Spring Art Museum
Beijing, China
- Architects
- Praxis d'Architecture
- Location
- Beijing, China
- Year
- 2015
Our clients for this project are from local who believe in contemporary art, and intended the museum to be a platform to promote young artists. The two main programs of the museum are art exhibition and artist residence. In the design we sought a piece of architecture that is open, culturally rooted, and arousing a feeling of sublimity, which we believe, although through different means, shares the same purpose as the art it accommodates.
Located next to a lake, the site marks the east end of a cluster consisting of art exhibition spaces and artist studios. The lake is to the north, and in the south right adjacent is Song Zhuang Museum. The site is below the road level at south and east and surrounded by parapet at maximum 2m high.

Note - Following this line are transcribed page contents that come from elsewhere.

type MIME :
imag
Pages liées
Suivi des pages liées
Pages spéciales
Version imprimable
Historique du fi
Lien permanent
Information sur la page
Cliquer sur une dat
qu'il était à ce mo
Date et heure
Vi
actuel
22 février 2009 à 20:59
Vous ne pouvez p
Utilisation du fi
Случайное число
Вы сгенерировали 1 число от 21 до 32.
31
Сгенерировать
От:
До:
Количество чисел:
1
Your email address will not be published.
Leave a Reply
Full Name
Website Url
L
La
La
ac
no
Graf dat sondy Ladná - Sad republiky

The building massing was resolved into a U shape that recalls traditional triple house courtyard familiar to the local people. The courtyard faces a road on the east side and provides entries to the main exhibition spaces. There is an uninterrupted path from the road level to the courtyard and then all the way to the roof, which facilitates outdoor art display, draws activities in and blurs the boundary between roof and facade.

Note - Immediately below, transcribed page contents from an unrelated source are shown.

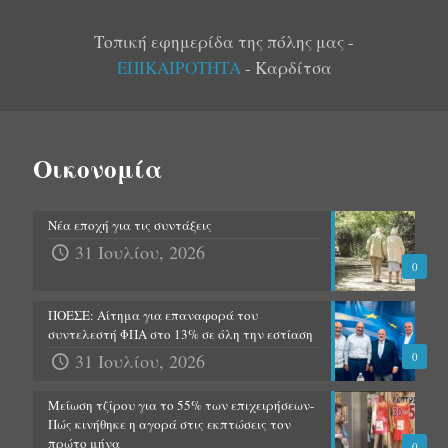
Τοπική εφημερίδα της πόλης μας -
ΕΠΙΚΑΙΡΟΤΗΤΑ
- Καρδίτσα
Οικονομία
Νέα εποχή για τις συντάξεις
31 Ιουλίου, 2026
0
ΠΟΕΣΕ: Αίτημα για επαναφορά του
συντελεστή ΦΠΑ στο 13% σε όλη την εστίαση
31 Ιουλίου, 2026
0
Μείωση τζίρου για το 55% των επιχειρήσεων-
Πώς κινήθηκε η αγορά στις εκπτώσεις τον
πρώτο μήνα
0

Raised by 1.6m above the road level in the south and east, the courtyard is roof to the ground floor to be entered from north and west. Two sunken gardens punctuate one level down to reach the earth, allowing big trees to grow out, as well as providing natural light and ventilation to the ground floor that holds some dark spaces, a lounge, and several studios for resident artists.
The roof comprises a series of stepped terraces, and the height difference allows skylight into major exhibition spaces in which the ceiling profile corresponds to that of the roof. The spaces with various heights and proportions allow flexibility in exhibiting art. Aluminum gridded hanging ceiling is chosen to conceal structure, MEP equipment and integrate natural light and artificial light into a uniformed materiality to achieve a clean, consistent and neutral atmosphere optimized for showing art.
To receive outside views from inside was one of the aspirations of the design. The views are attentively revealed through a few precious protruding windows in the major exhibition spaces, making room for one to contemplate on the sight of reality before returning to art.
The exterior wall is applied with wall tile that is economical and readily available in the local market, the tiling style, however, shows a refined materiality that is in contrast to the surroundings, and further speaks of fluidity present in the spatial sequence of the architecture.